WHAT’S HAPPENING TODAY:
— The first alarms sounded in early January that the outbreak of a novel coronavirus in China would ignite a global pandemic. But the Trump administration squandered nearly two months that could have been used to bolster the federal stockpile of critically needed medical supplies and equipment.
— Coronavirus patients around the world are rushing to join studies of an experimental drug that showed promise against some similar viruses in the past. Interest in the drug remdesivir has been so great that the U.S. National Institutes of Health is boosting the size of its study.
— Across the globe, grocery workers are on the front lines during lockdowns. Their stores are deemed essential, and their work puts them close to the public and therefore at risk. They’re also afraid.
— Historic failures in government response to disasters and emergencies, medical abuse, neglect and exploitation have jaded generations of African Americans into a distrust of public institutions.
— Millions of dollars in additional funds are being made available to agencies around the world that provide aid to Holocaust survivors, whose advanced age and health issues make them particularly vulnerable to the new coronavirus, the organization that handles claims on behalf of Jewish victims of the Nazis announced Monday.
— Pushing a shopping cart with two children, César Alegre emerges from the large, deteriorated house near Peru’s presidential palace that is shared by 45 families to search for food. Sometimes he begs in markets; sometimes he sells candies. It is a task that was hard at the best of times, but with a monthlong quarantine that has forced 32 million Peruvians to stay home, it has become much harder.

WHAT YOU NEED TO KNOW:
For most people, the coronavirus causes mild or moderate symptoms, such as fever and cough that clear up in two to three weeks. For some, especially older adults and people with existing health problems, it can cause more severe illness, including pneumonia and death. The vast majority of people recover.
Here are the symptoms of the virus compared with the common flu.
One of the best ways to prevent spread of the virus is washing your hands with soap and water. The U.S. Centers for Disease Control and Prevention recommends first washing with warm or cold water and then lathering soap for 20 seconds to get it on the backs of hands, between fingers and under fingernails before rinsing off.

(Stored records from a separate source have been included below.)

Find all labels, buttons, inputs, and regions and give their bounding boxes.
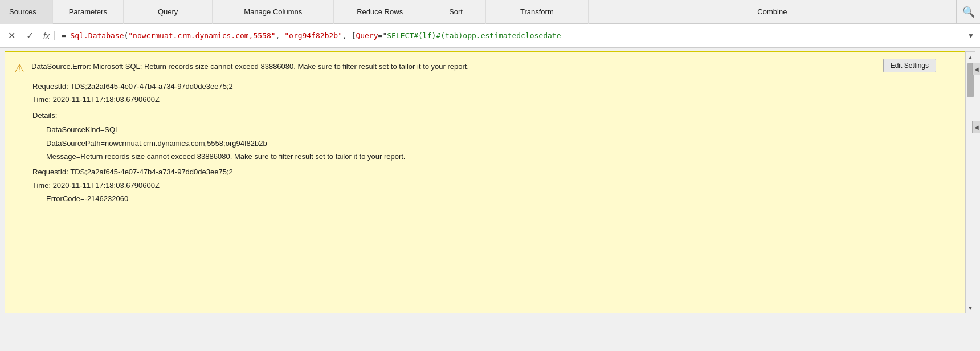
ribbon-item-transform-label: Transform (520, 7, 554, 16)
formula-confirm-button[interactable]: ✓ (21, 27, 39, 45)
scroll-up-icon: ▲ (967, 54, 973, 60)
ribbon-item-reduce-rows[interactable]: Reduce Rows (334, 0, 426, 24)
cancel-icon: ✕ (8, 30, 15, 41)
ribbon-item-reduce-rows-label: Reduce Rows (357, 7, 403, 16)
ribbon-item-combine-label: Combine (757, 7, 787, 16)
collapse-top-button[interactable]: ◀ (972, 63, 980, 75)
ribbon-item-query-label: Query (158, 7, 178, 16)
error-main-message: DataSource.Error: Microsoft SQL: Return … (31, 61, 469, 72)
error-request-id-1: RequestId: TDS;2a2af645-4e07-47b4-a734-9… (32, 80, 953, 93)
scroll-down-button[interactable]: ▼ (965, 303, 975, 313)
error-data-source-kind: DataSourceKind=SQL (46, 123, 953, 136)
ribbon-item-sources[interactable]: Sources (0, 0, 53, 24)
formula-expand-button[interactable]: ▼ (964, 27, 978, 45)
search-icon[interactable]: 🔍 (956, 0, 980, 24)
main-content: Edit Settings ⚠ DataSource.Error: Micros… (0, 51, 980, 313)
error-panel: Edit Settings ⚠ DataSource.Error: Micros… (5, 51, 965, 313)
error-time-1: Time: 2020-11-11T17:18:03.6790600Z (32, 93, 953, 106)
ribbon-nav: Sources Parameters Query Manage Columns … (0, 0, 980, 24)
error-error-code: ErrorCode=-2146232060 (46, 192, 953, 205)
expand-icon: ▼ (967, 32, 974, 40)
ribbon-item-manage-columns[interactable]: Manage Columns (213, 0, 334, 24)
edit-settings-label: Edit Settings (891, 62, 929, 70)
edit-settings-button[interactable]: Edit Settings (883, 59, 936, 72)
scroll-up-button[interactable]: ▲ (965, 52, 975, 62)
ribbon-item-manage-columns-label: Manage Columns (244, 7, 302, 16)
error-data-source-path: DataSourcePath=nowcrmuat.crm.dynamics.co… (46, 137, 953, 150)
formula-text: = Sql.Database("nowcrmuat.crm.dynamics.c… (59, 31, 964, 40)
ribbon-item-query[interactable]: Query (124, 0, 213, 24)
ribbon-item-sources-label: Sources (9, 7, 36, 16)
confirm-icon: ✓ (26, 30, 34, 41)
ribbon-item-sort[interactable]: Sort (426, 0, 486, 24)
scroll-down-icon: ▼ (967, 305, 973, 311)
ribbon-item-parameters-label: Parameters (69, 7, 107, 16)
error-header: ⚠ DataSource.Error: Microsoft SQL: Retur… (14, 61, 953, 75)
ribbon-item-combine[interactable]: Combine (589, 0, 956, 24)
collapse-bottom-button[interactable]: ◀ (972, 121, 980, 133)
fx-label: fx (39, 31, 55, 40)
formula-cancel-button[interactable]: ✕ (2, 27, 21, 45)
error-time-2: Time: 2020-11-11T17:18:03.6790600Z (32, 179, 953, 192)
ribbon-item-sort-label: Sort (449, 7, 463, 16)
ribbon-item-parameters[interactable]: Parameters (53, 0, 124, 24)
side-collapse-buttons: ◀ ◀ (972, 63, 980, 133)
error-message-detail: Message=Return records size cannot excee… (46, 150, 953, 163)
error-request-id-2: RequestId: TDS;2a2af645-4e07-47b4-a734-9… (32, 165, 953, 178)
formula-bar: ✕ ✓ fx = Sql.Database("nowcrmuat.crm.dyn… (0, 24, 980, 48)
error-container: Edit Settings ⚠ DataSource.Error: Micros… (5, 51, 975, 313)
warning-icon: ⚠ (14, 62, 24, 75)
error-details-label: Details: (32, 109, 953, 122)
ribbon-item-transform[interactable]: Transform (486, 0, 589, 24)
error-body: RequestId: TDS;2a2af645-4e07-47b4-a734-9… (32, 80, 953, 206)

You should wash your phone, too. Here’s how.
TRACKING THE VIRUS: Drill down and zoom in at the individual county level, and you can access numbers that will show you the situation where you are, and where loved ones or people you’re worried about live.

ONE NUMBER:
— 94%: A new poll from The Associated Press-NORC Center for Public Affairs Research found that 94% of Americans say they are staying away from large groups, up from 68% in mid-March.